Since end of last year, a new approach is available on the market, setting new standards in velocitiy and cost-effectiveness. The Genome Sequencer 20 System from Roche Applied Science, a business unit of Roche Diagnostics basing on a technology developed by the US company 454 Life Sciences (6), can perform sequencing runs up to 100 times faster than conventional commercially available platforms. For preparation of a whole genome, only one single preparation step, without extensive robots for colony picking and handling of the microtiter plates, is needed. One single instrument can produce dozens of megabases of sequence data within a few hours, thanks to parallel-processing, the latest imaging techniques and unique data analysis. The resulting substantial reductions in both time and costs will offer the prospect of new applications for sequencing, which particularly maybe suitable for the following tasks:
- production of high-quality drafts of hitherto unsequenced genomes, for identification of ORFs (open reading frame), comparison with other organisms, and generation of an overview of genome structure,
- production of high-quality drafts of strain variants, to identify preserved sections, mutation hotspots, and inserted or deleted genes,
- searching for rare mutations in genomes
After AIDS, tuberculosis (TB) is the leading cause of infectious disease mortality in the world, with 2 to 3 million deaths per year. The TB and HIV epidemics fuel one another in coinfected people, and at least 11 million adults are infected with both pathogens. Consequently, one of the factors contributing to the TB burden is the recent increase in the number of HIV-infected individuals. Although current first-line anti-TB drug regimens can achieve more than 99% efficacy, this is often reduced because of drug resistance. New drugs that could shorten or simplify effective treatment of TB would substantially improve TB control programs.

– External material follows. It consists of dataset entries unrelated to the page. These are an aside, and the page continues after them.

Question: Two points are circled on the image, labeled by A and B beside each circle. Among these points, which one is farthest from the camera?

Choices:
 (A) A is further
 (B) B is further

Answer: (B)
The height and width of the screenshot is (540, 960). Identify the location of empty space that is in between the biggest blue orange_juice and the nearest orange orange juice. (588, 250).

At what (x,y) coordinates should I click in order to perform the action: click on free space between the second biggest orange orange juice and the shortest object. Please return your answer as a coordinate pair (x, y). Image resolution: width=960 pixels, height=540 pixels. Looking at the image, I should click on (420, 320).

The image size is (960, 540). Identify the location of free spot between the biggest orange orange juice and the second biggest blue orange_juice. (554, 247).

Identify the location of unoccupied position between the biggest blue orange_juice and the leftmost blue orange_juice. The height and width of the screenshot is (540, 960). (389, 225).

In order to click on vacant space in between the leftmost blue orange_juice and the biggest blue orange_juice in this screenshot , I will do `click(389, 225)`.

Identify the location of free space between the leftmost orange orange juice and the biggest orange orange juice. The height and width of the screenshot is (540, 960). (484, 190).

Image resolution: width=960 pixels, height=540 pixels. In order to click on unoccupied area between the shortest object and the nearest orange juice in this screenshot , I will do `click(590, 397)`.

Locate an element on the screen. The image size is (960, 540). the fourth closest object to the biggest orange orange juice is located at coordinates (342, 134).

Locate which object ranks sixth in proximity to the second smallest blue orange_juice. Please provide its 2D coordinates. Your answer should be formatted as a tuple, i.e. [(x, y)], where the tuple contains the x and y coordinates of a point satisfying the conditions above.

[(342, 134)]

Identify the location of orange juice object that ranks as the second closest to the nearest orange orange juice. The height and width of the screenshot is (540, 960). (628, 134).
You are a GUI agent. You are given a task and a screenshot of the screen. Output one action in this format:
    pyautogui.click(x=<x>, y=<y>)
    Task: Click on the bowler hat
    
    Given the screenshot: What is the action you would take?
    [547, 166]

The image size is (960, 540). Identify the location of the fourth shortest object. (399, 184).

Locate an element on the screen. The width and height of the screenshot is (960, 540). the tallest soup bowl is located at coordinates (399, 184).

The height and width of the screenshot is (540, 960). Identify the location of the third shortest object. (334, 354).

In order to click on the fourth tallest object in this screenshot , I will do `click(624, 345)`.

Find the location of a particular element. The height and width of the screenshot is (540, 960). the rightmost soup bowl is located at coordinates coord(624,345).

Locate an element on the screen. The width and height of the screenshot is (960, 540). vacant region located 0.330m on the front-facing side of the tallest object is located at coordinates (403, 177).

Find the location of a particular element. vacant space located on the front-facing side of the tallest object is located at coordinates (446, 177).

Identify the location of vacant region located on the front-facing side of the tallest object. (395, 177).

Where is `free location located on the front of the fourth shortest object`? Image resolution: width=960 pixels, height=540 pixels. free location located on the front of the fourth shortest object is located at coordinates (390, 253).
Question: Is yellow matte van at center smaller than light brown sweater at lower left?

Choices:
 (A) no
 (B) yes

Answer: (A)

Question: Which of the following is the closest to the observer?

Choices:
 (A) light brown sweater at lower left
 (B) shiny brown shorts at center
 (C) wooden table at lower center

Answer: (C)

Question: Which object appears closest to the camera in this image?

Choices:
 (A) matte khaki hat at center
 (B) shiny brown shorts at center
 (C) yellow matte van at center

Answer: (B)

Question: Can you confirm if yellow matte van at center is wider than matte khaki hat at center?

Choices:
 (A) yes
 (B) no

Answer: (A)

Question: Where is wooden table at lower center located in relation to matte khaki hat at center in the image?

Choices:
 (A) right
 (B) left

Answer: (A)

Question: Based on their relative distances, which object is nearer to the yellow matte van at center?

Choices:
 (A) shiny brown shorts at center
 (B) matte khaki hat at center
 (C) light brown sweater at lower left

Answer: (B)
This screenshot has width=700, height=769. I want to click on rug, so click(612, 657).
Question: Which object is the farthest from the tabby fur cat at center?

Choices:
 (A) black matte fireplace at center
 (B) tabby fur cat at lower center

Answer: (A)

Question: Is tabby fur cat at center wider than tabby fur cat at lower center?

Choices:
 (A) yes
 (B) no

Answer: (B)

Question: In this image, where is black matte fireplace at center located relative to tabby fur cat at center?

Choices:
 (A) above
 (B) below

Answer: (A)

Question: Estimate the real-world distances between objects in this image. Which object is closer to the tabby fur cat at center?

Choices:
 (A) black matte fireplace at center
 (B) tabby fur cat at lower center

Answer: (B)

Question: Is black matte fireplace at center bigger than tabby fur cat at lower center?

(1) K. Andries, P. Verhasselt, J. Guillemont, H. W. H. Göhlmann, J.-M. Neefs, H. Winkler, J. van Gestel, P.Timmerman, M. Zhu, E. Lee, P. Williams, D. de Chaffoy, E. Huitric, S. Hoffner, E. Cambau, C. Truffot-Pernot, N. Lounis, V. Jarlier, SCIENCE Vol. 307, 223-227 (2005).
(2) M. Rao, T. L. Streur, F. E. Aldwell, G. M. Cook, Microbiology 147, 1017 (2001).
(3) G. Deckers-Hebestreit, K. Altendorf, Annu. Rev. Microbiol. 50, 791 (1996).
(4) http://www.jgi.doe.gov/education/how/index.html
(5) http://www.genomesonline.org/
(6) Margulies, M. et al., Nature online publication. Doi:10,1038/nature 03959 (2005).